> **What you will do**: Find every line below where the string "freuen" shows up, and copy those lines.

> **Given records**:
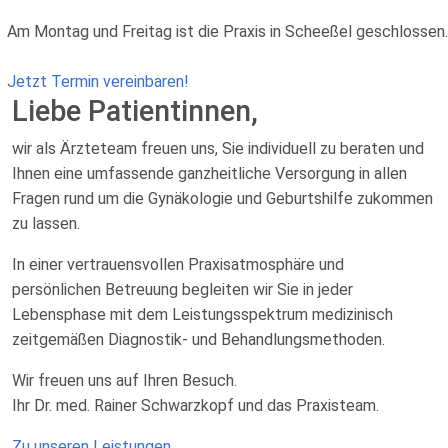
Am Montag und Freitag ist die Praxis in Scheeßel geschlossen.
Jetzt Termin vereinbaren!
Liebe Patientinnen,
wir als Ärzteteam freuen uns, Sie individuell zu beraten und
Ihnen eine umfassende ganzheitliche Versorgung in allen
Fragen rund um die Gynäkologie und Geburtshilfe zukommen
zu lassen.
In einer vertrauensvollen Praxisatmosphäre und
persönlichen Betreuung begleiten wir Sie in jeder
Lebensphase mit dem Leistungsspektrum medizinisch
zeitgemäßen Diagnostik- und Behandlungsmethoden.
Wir freuen uns auf Ihren Besuch.
Ihr Dr. med. Rainer Schwarzkopf und das Praxisteam.
Zu unseren Leistungen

> **Written answer**:
wir als Ärzteteam freuen uns, Sie individuell zu beraten und
Wir freuen uns auf Ihren Besuch.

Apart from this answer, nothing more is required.